I think this would be extremely helpful for players. It’s very time consuming checking the spreadsheet to see if mutations are violation free.
When you were looking at the spreadsheet, did you notice most the protein sites are not mutable? Not all of them are constrained already, but ~75% of them are.
As for motifs, I have not seen evidence that all motif structures must be maintained for the ribosome to function. The fact that bases involved in a motif have changed in different species, as evidenced by the IUPAC coding, indicates that indeed those bases can change and not kill the ribosome.

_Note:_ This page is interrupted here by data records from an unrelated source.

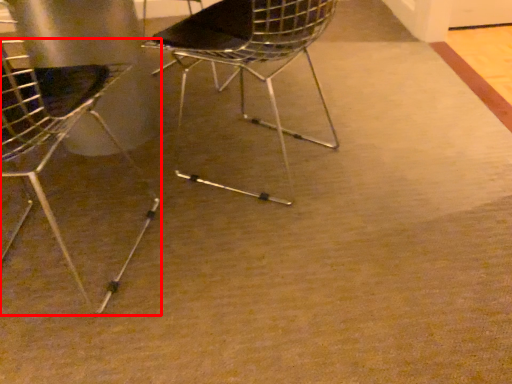 Question: Observing the image, what is the correct spatial positioning of chair (annotated by the red box) in reference to chair?

Choices:
 (A) right
 (B) left

Answer: (B) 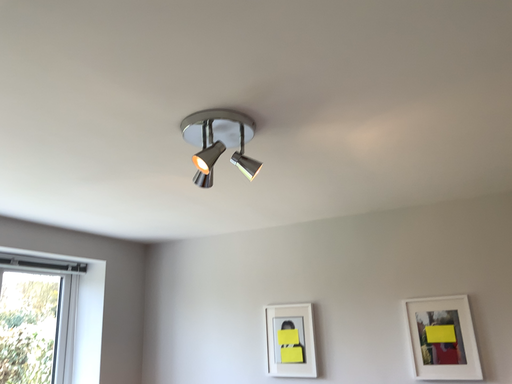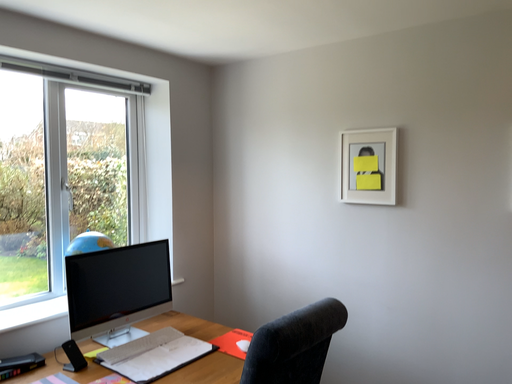 Question: How did the camera likely rotate when shooting the video?

Choices:
 (A) rotated upward
 (B) rotated downward

Answer: (B) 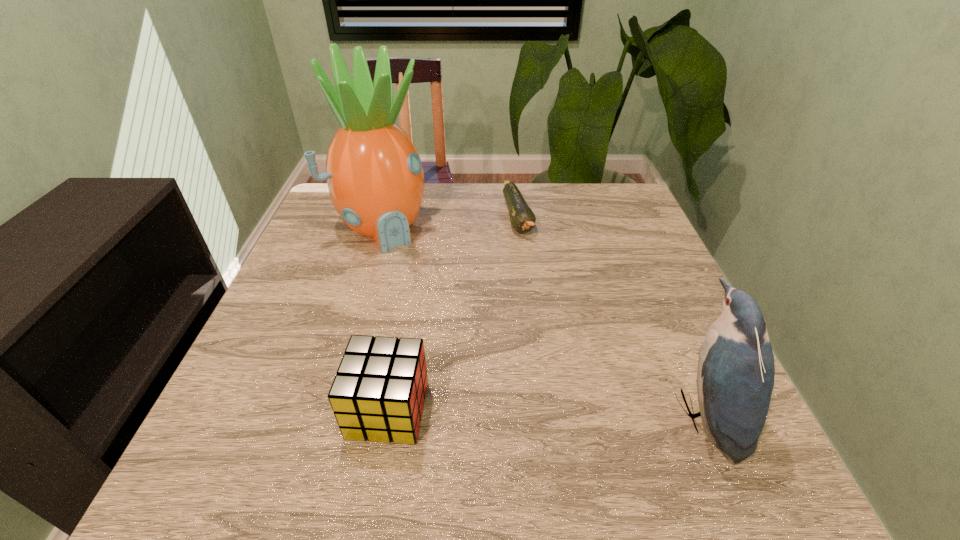 Where is `cube`? cube is located at coordinates pos(378,393).

At what (x,y) coordinates should I click in order to perform the action: click on the rightmost object. Please return your answer as a coordinate pair (x, y). The width and height of the screenshot is (960, 540). Looking at the image, I should click on (735, 378).

The width and height of the screenshot is (960, 540). I want to click on the second tallest object, so click(735, 378).

The height and width of the screenshot is (540, 960). I want to click on pineapple, so click(374, 174).

Identify the location of zucchini. 522,218.

Identify the location of the shortest object. (522, 218).

At what (x,y) coordinates should I click in order to perform the action: click on free region located 0.070m on the right of the second shortest object. Please return your answer as a coordinate pair (x, y). The width and height of the screenshot is (960, 540). Looking at the image, I should click on (466, 410).

Where is `vacant point located at the tip of the bird's beak`? This screenshot has width=960, height=540. vacant point located at the tip of the bird's beak is located at coordinates click(540, 413).

You are a GUI agent. You are given a task and a screenshot of the screen. Output one action in this format:
    pyautogui.click(x=<x>, y=<y>)
    Task: Click on the free space located 0.380m at the tip of the bird's beak
    Image resolution: width=960 pixels, height=540 pixels.
    Given the screenshot: What is the action you would take?
    pyautogui.click(x=460, y=413)

The height and width of the screenshot is (540, 960). I want to click on free space located 0.190m at the tip of the bird's beak, so click(x=568, y=413).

Furthermore, one of the researchers on this project is a motif expert and he is the person who decided which bases to lock.

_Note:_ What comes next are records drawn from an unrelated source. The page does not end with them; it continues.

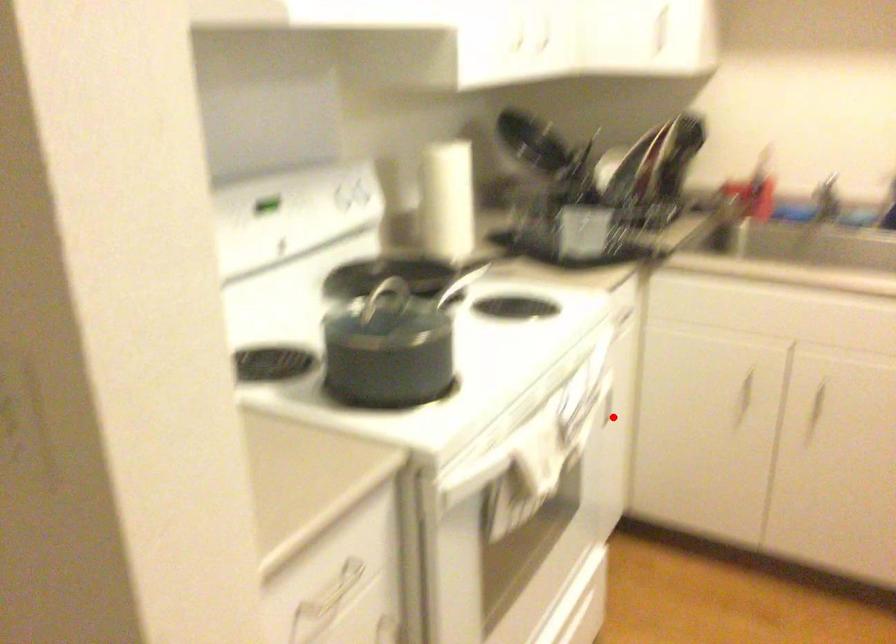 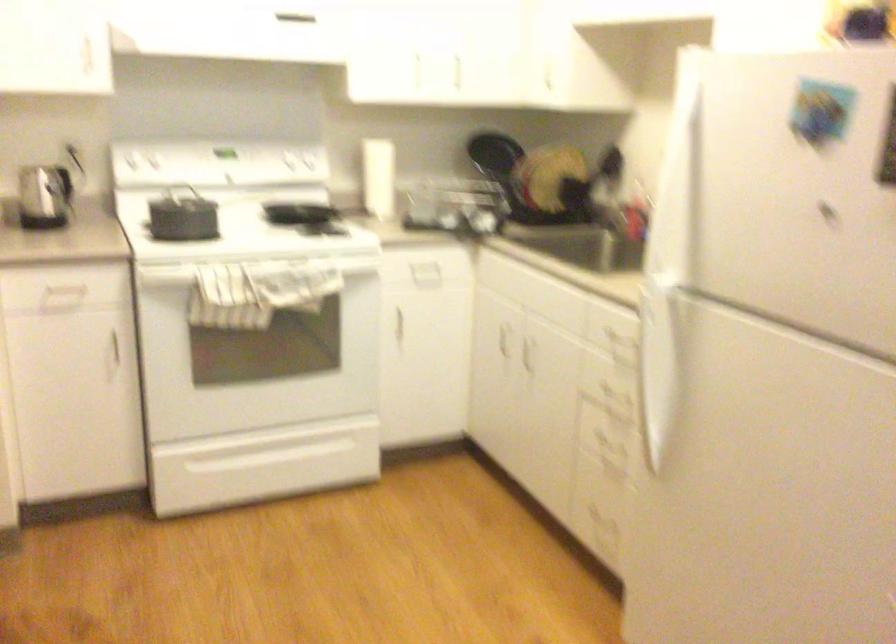 Locate, in the second image, the point that corresponds to the highlighted location in the first image.

(425, 342) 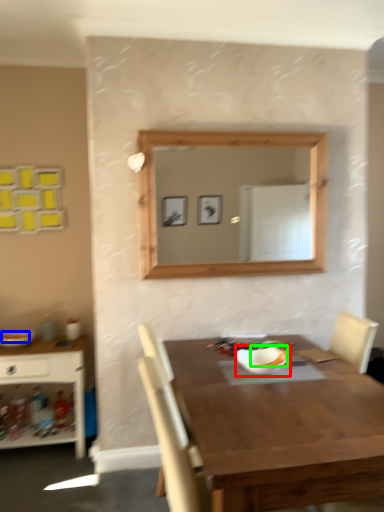 Question: Estimate the real-world distances between objects in this image. Which object is farther from bowl (highlighted by a red box), food (highlighted by a blue box) or food (highlighted by a green box)?

Choices:
 (A) food
 (B) food

Answer: (A)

A visual tool showing locations might be helpful for design and analysis, I’m not sure. Maybe disrupting a couple motifs is the key that helps the ribosome fold better, we don’t know. For now, how great is it to have this detailed spreadsheet with so much data at our fingertips. Bravo Eli!
I am trying to write a JS script to count a group of characters such as “UUUU” in a sequence and report where their start locations are.
I have managed to count the occurrences with this " var A2 = (A1.match(/(UUUU)/g)|| []).length" .
where A1 is the sequence to search.
Does anyone know how I can get the indexes (sequence numbers) within the sequence?
I’m hoping to get result = UUUU has 4 occurrences at 12, 29, 47,1129. as an example.
Also, I had to hard code the UUUU. I need to make it a variable instead.